Kids Kabin will take up most of my time during the week. We'll be there everyday. We just finished out our first week there and it's been pretty good. It's definitely a lot to take in. I'm sort of taking over the pottery room which is awesome. One of the volunteers, Rebecca, from last year did the same thing. A few days ago, I ran my first session by myself. I worked with two kids and it was great! I'm currently just trying to organize and clean things up. This week, I also had my first taste of a Kids Kabin street session. We have various things hooked to the back of bikes and we go out into the nearby neighborhoods and do activities. This time, it was cooking and pottery. It was great to interact with the kids and make some pottery outside in the lovely Newcastle weather (so glad it wasn't raining!!). So much fun!!
In addition to the day to day at Kids Kabin, I've been offered the opportunity to run a little pottery program with a school group once a week for the next five-ish weeks. The kids in the group all have some sort of disability. I think it will be amazing to work with this group and introduce them to ceramics. I'm excited to be able to work with the same group, in the same medium for an extended period of time. I also get to run some kind of pottery workshop at the beginning of October...more details on this once I learn more about it.
So needless to say, the world of volunteer life is pretty good. I'm loving it so far! Other than work, my flatmates and I are just getting settled into life here. We've slowly begun learning to cook and our meals have been pretty good so far! I even succeeded in making yummy banana bread a couple nights ago! We've also had our first excersion to the grocery store (scary!) and rearranged out kitchen in a order that makes sense to us. In addition, we made a trip to a bunch of the charity shops (aka: thrift stores) and other places today to get the final things to make our rooms more our own. My little room is so cozy now! Tomorrow we're heading into town to try out a different church, tour some historic buildings, and shop around a little more. Ahhh, life is good for sure.

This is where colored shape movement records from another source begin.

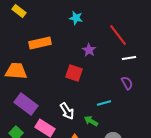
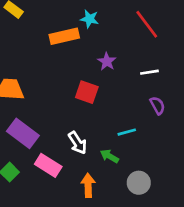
red line: (118, 35) -> (147, 24), moved
orange rectangle: (40, 43) -> (64, 36), moved
white line: (129, 58) -> (149, 72), moved

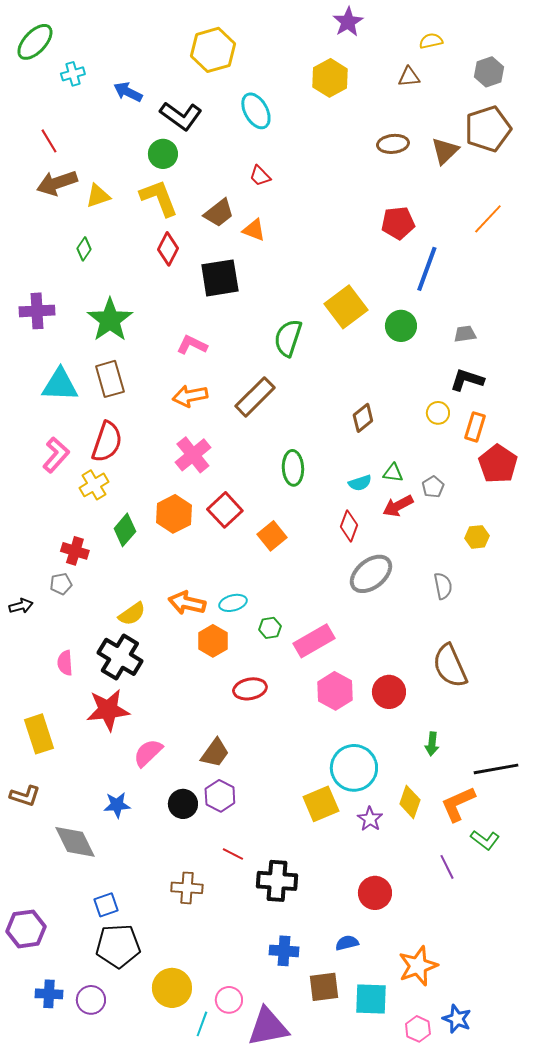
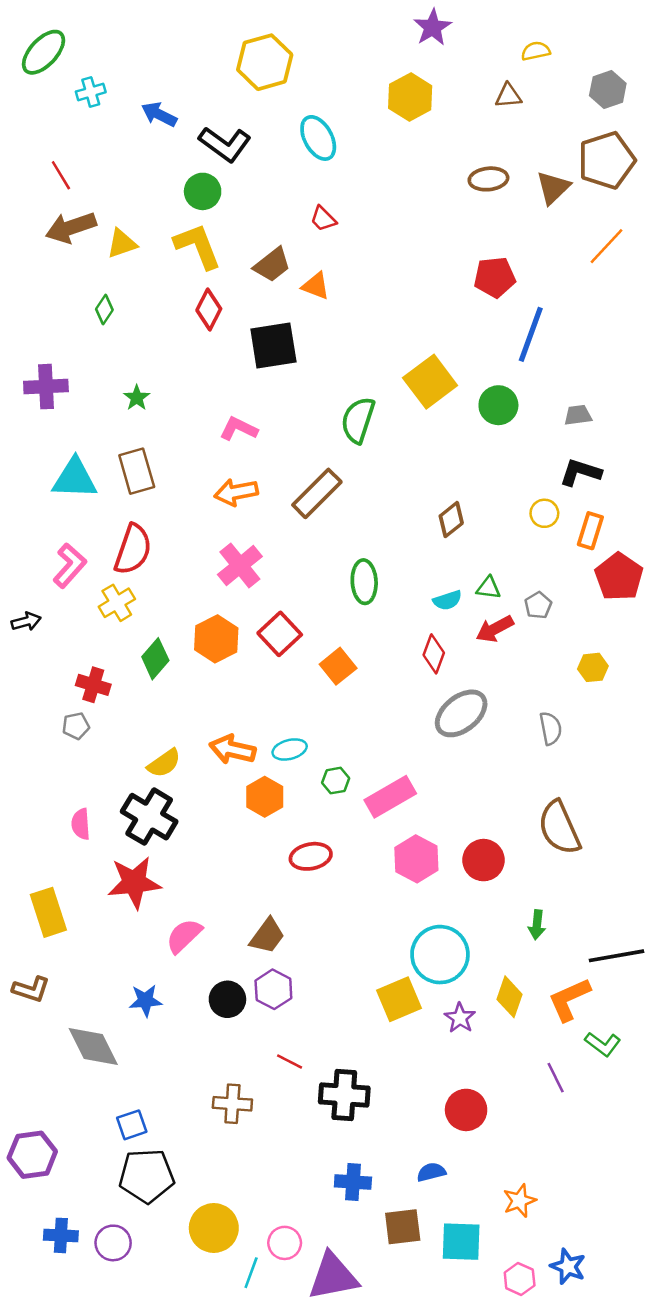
orange line: (488, 219) -> (607, 246), moved
green star: (110, 320) -> (137, 398), size x0.5
black arrow: (21, 606) -> (26, 621), moved
orange star: (418, 966) -> (520, 1201), size x0.7

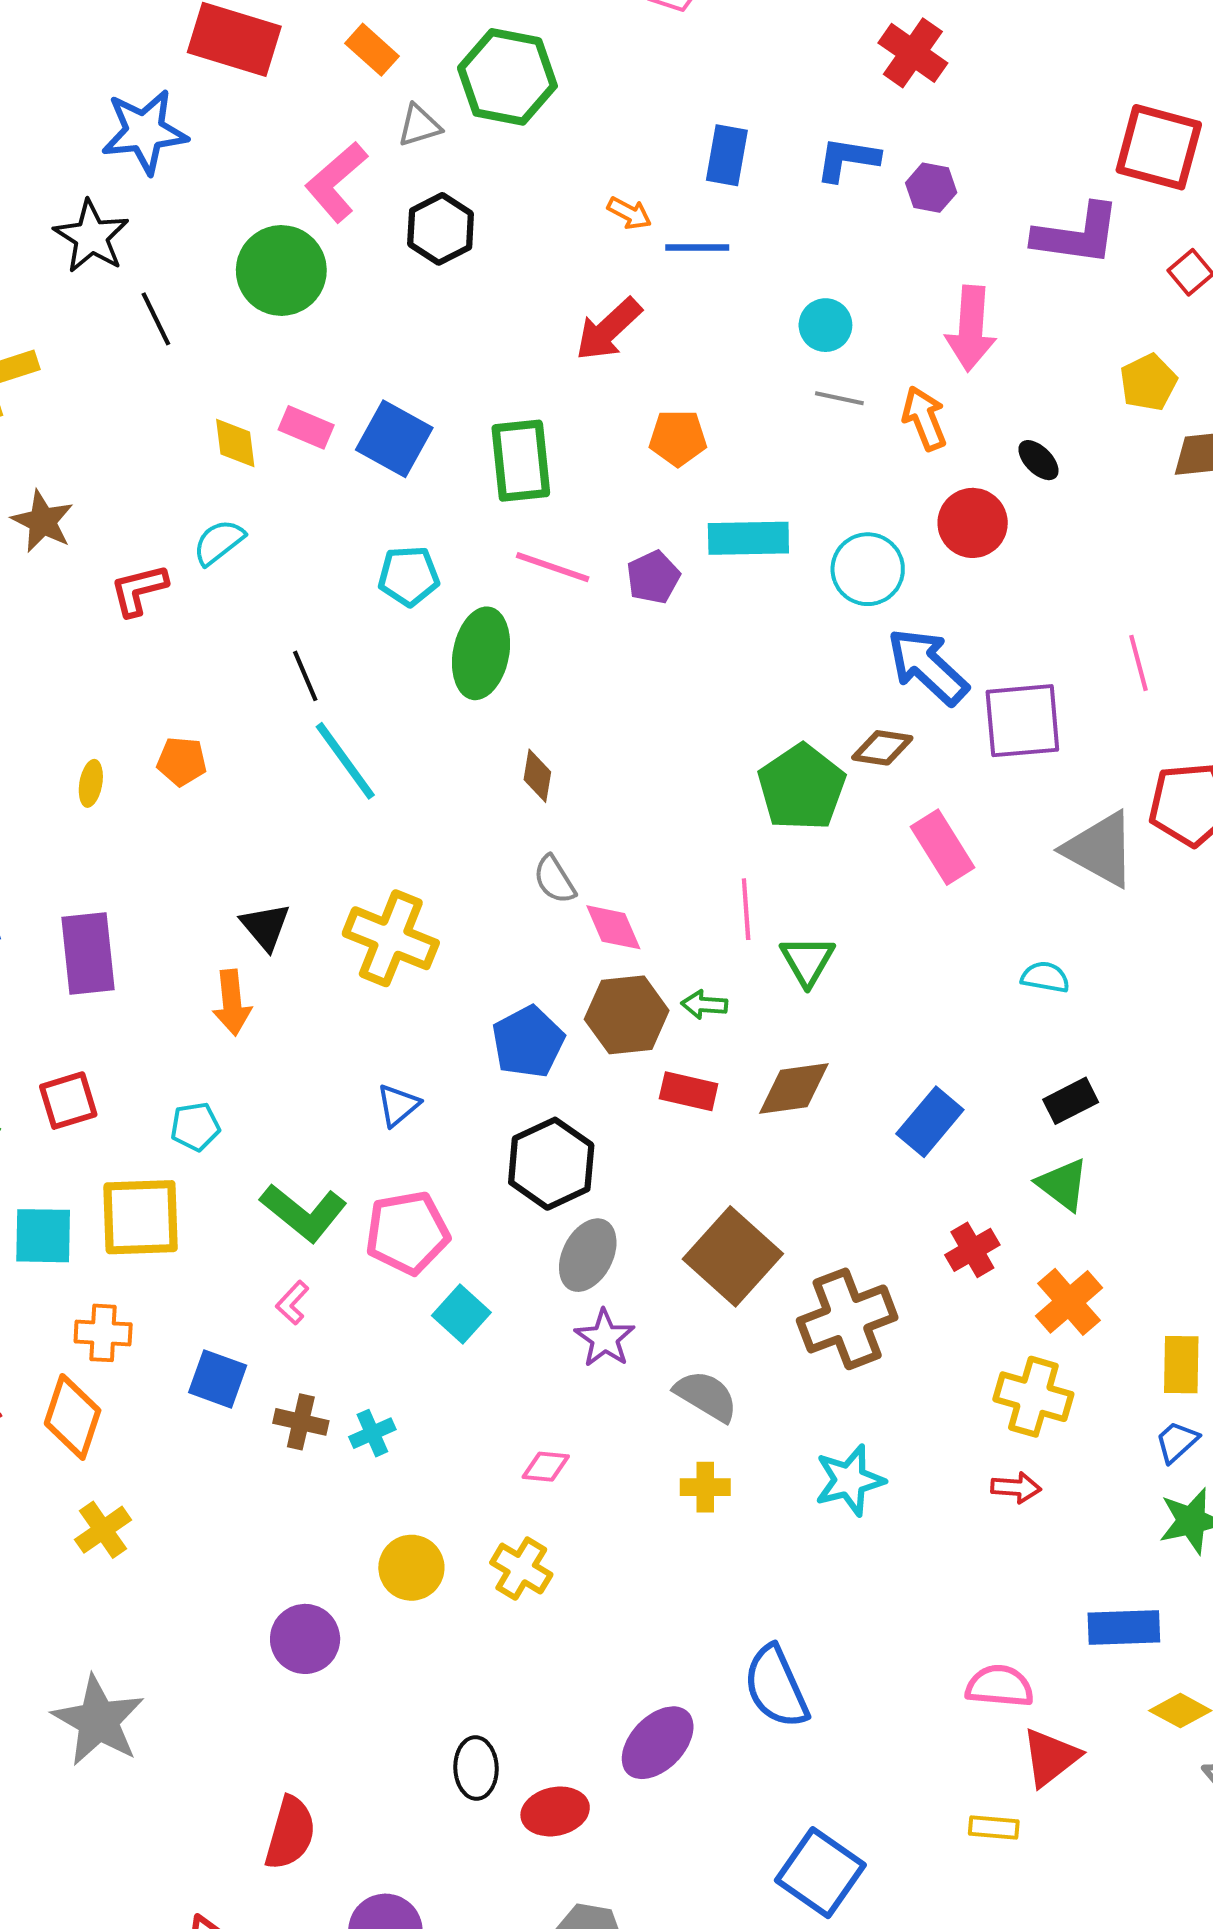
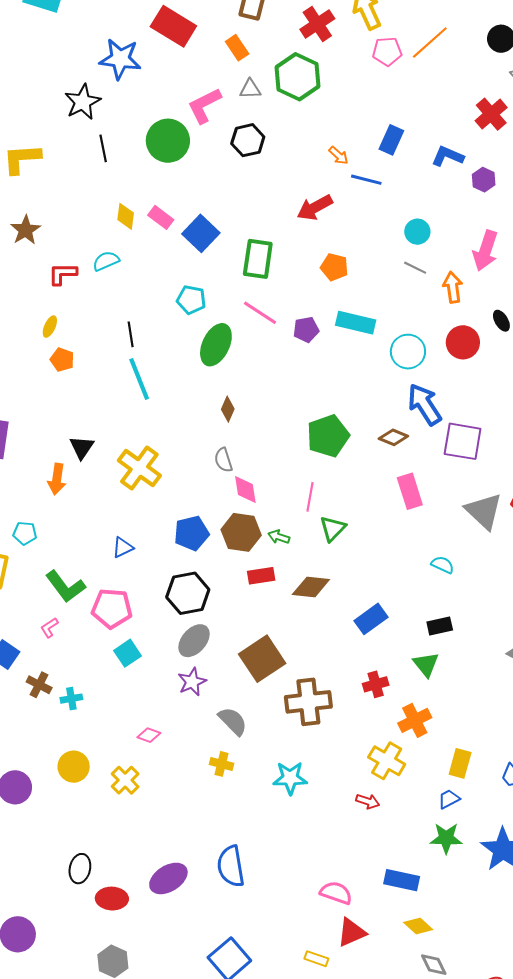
yellow ellipse: (91, 783) -> (50, 327), moved
green pentagon: (802, 787) -> (328, 436), moved
red rectangle: (689, 1091) -> (261, 576), turned -36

With all the work I've been doing with pottery and with all the incredible things that have been happening in life lately, I couldn't help but think of the Bible verse, Isaiah 64:7, "Yet, O Lord, you are our father; we are the clay and you the potter: we are all the work of your hands." This verse encompasses all that is happening in my life right now, plus I like that this verse talks about pottery, which is quickly becoming a big part of my life. If I just offer it all up and let Him lead me down His path, all will be well. I've just got to put all my faith in the Lord and be confident in Him. Easier said then done sometimes, believe me.